Promising the single number. “By June we’ll be in Perplexity’s top 3 results for query X.” A promise that specific burns your credibility: the AI doesn’t work with stable positions the way Google does. Promising share-of-voice ranges is honest and defensible.
Ignoring competitors. Your forecast is incomplete if you don’t look at what the 3-5 brands the AI cites today in your sector are doing. If they’re publishing three times your content, the “optimistic” scenario becomes unrealistic.
Operational audit before promising the owner anything
Two steps, half a day’s work.
First: take 40 realistic queries for your sector (written by a customer, not by you) and measure them today across the four engines. How many cite your brand? Under 10% you’re in the building phase, between 10% and 30% you’re in the consolidation phase, above 30% you’re in the maintenance phase. The phase determines what kind of forecast is realistic.
Second: compare your editorial output over the last 90 days with that of the 3-5 competitors the AI cites for your key queries. If they publish 3x your content on relevant queries, your “optimistic” can’t predict overtaking them in 6 months. Adjust the expectations of whoever signs off on the budget now, not later.

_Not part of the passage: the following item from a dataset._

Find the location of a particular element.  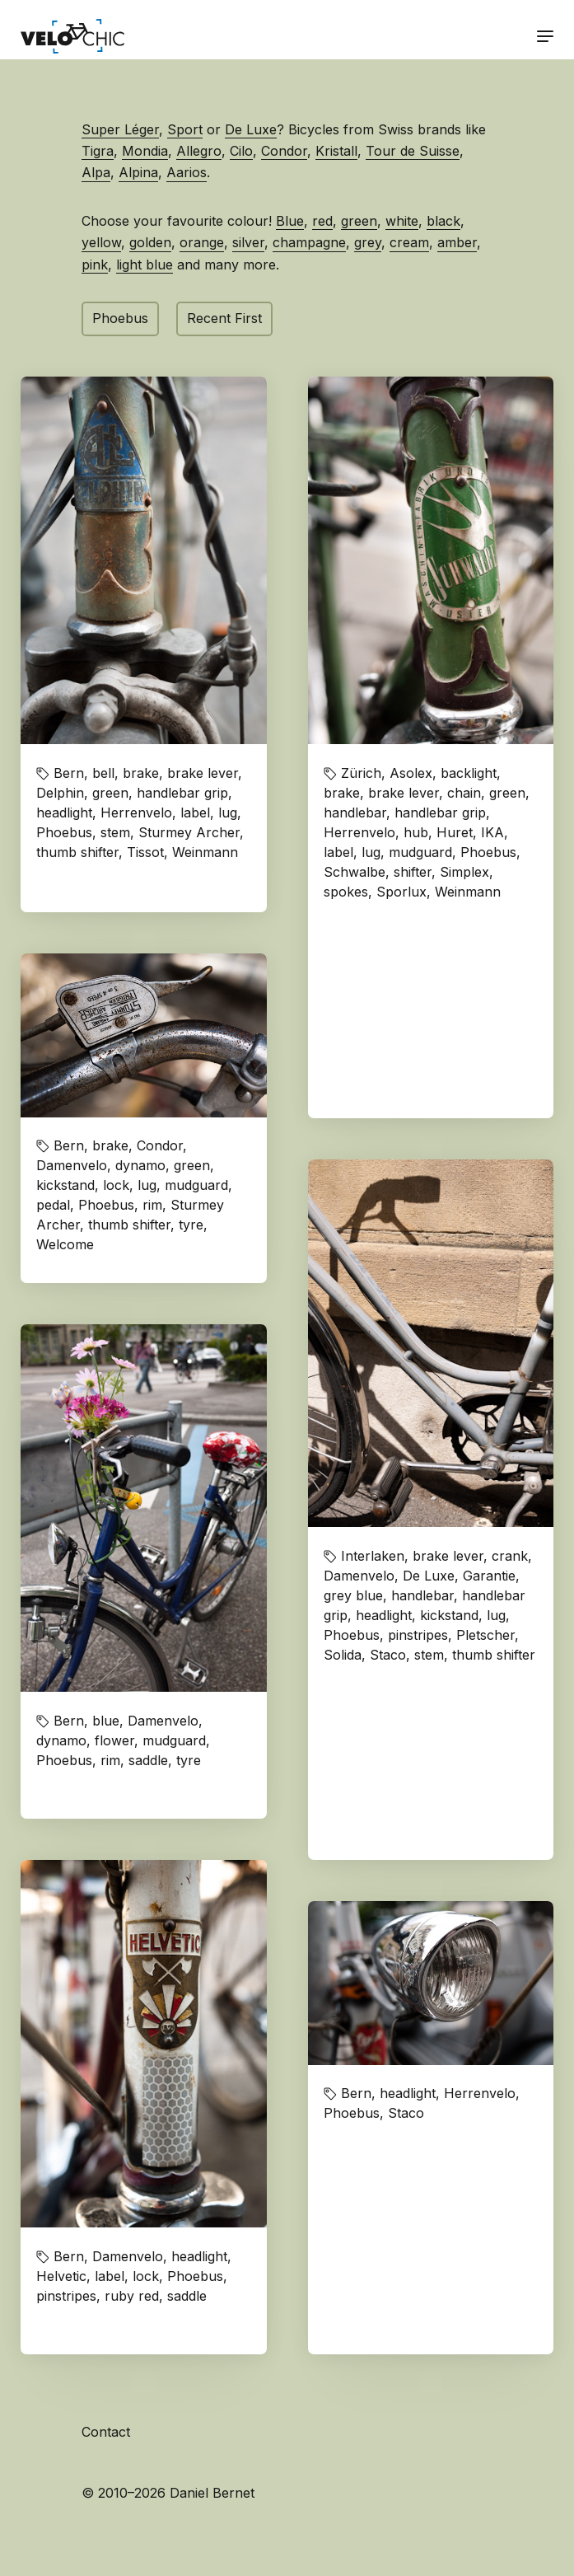 Sport is located at coordinates (185, 129).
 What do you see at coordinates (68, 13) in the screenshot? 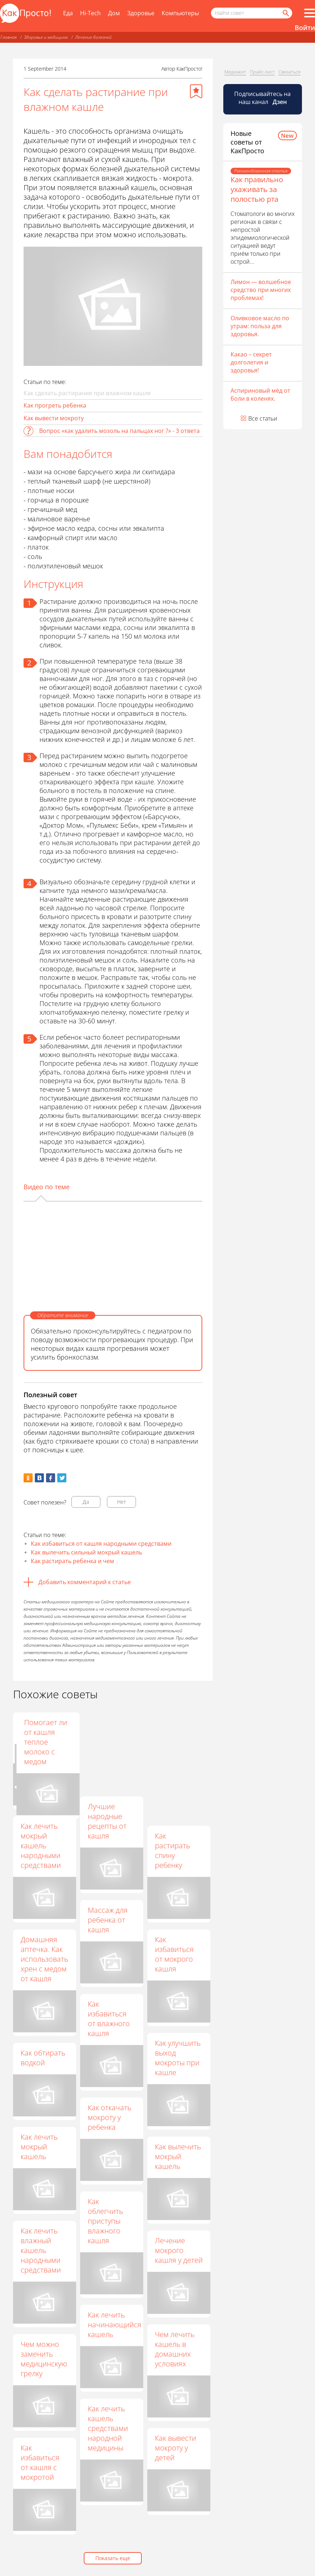 I see `Еда` at bounding box center [68, 13]. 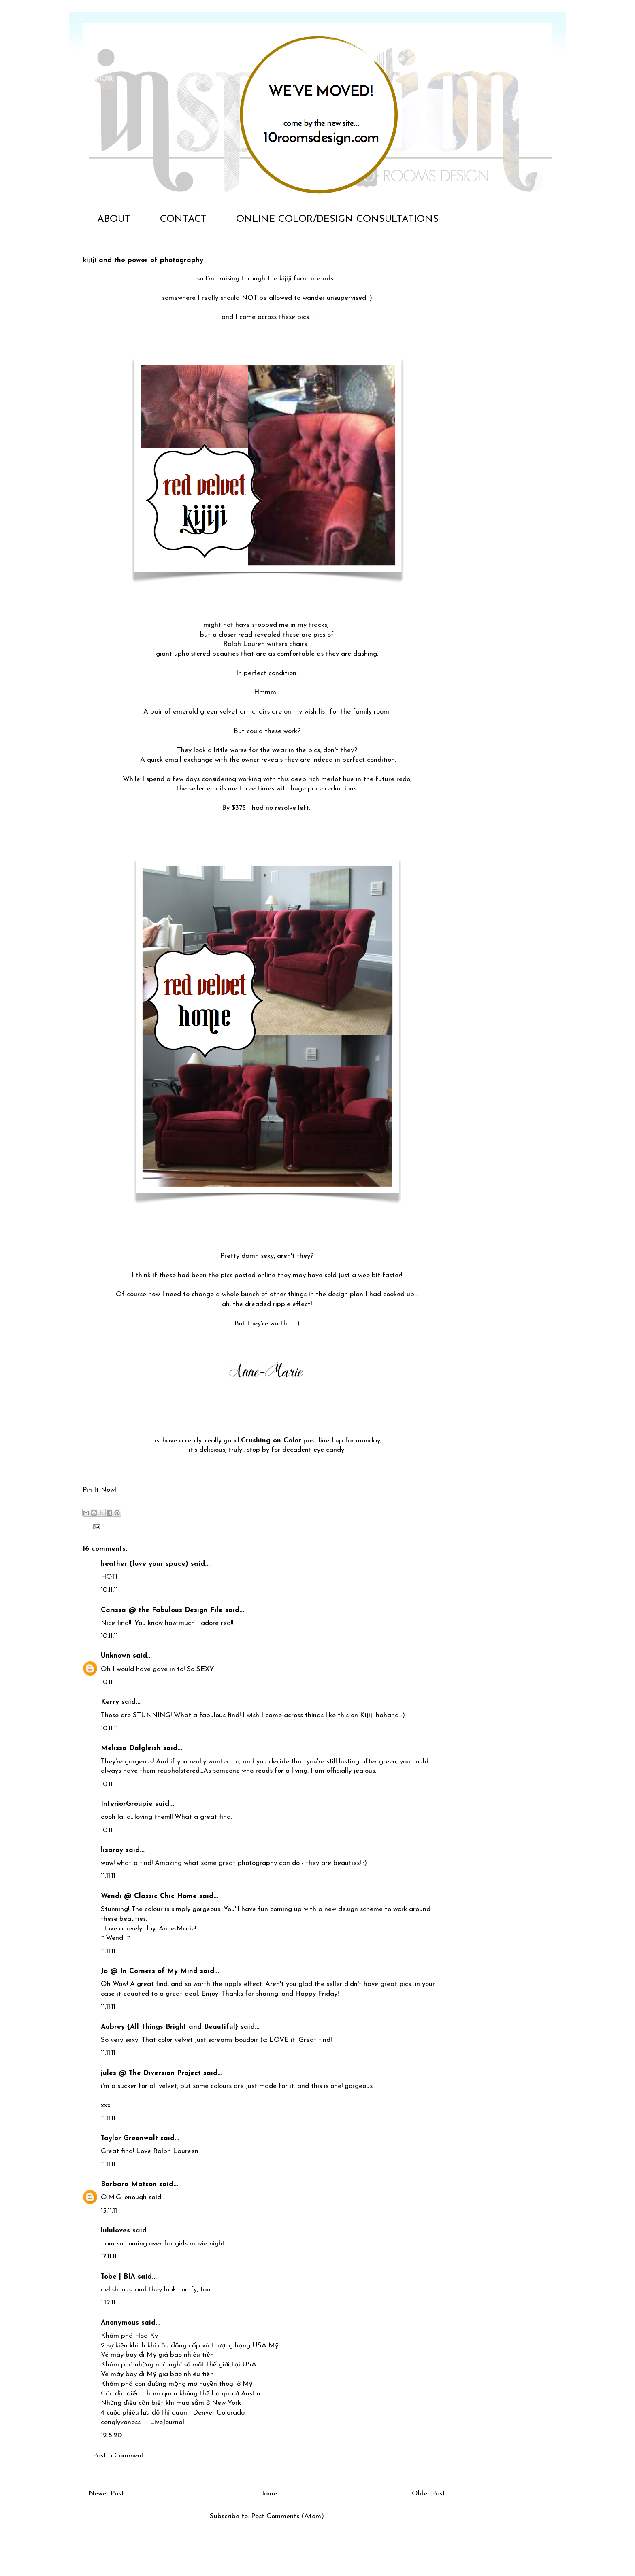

These are entry-level checks: serious analysis requires professional tracking tools and far larger query datasets, but to get out of “promising in the dark” they’re more than enough.
Where the forecast takes you in the AI visibility thread
The forecast isn’t an analyst’s exercise: it’s the document that turns your AI visibility measurement into a strategic conversation with whoever holds the wallet. If in this series you’ve learned to measure share of voice, citation count and brand mention rate, the forecast is the piece that puts them in a time sequence and ties them to the budget.

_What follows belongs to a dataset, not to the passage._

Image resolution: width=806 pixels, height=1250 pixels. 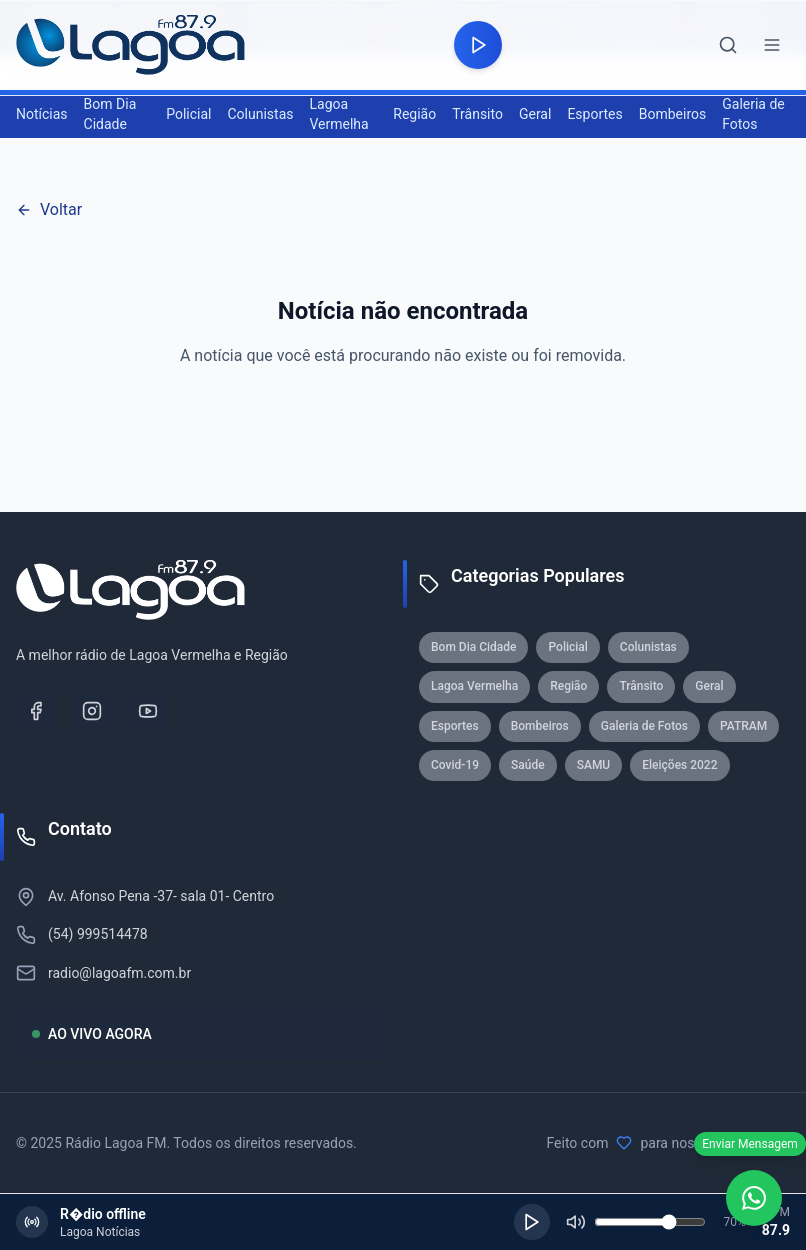 What do you see at coordinates (728, 45) in the screenshot?
I see `[Abrir busca]` at bounding box center [728, 45].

In the previous articles I talked about the weight of backlinks as a citation proxy and the implicit reference weight: both enter the forecast as weighting variables for the planned actions. Having your Google Knowledge Graph entry sorted out, for example, carries a “high” expected weight in the realistic scenario.
In the next articles in the series I’ll take you into longitudinal citation tracking and revenue attribution to AI mentions: two pieces that close the loop between forecast, measurement and a ROI you can defend in front of whoever funds the project.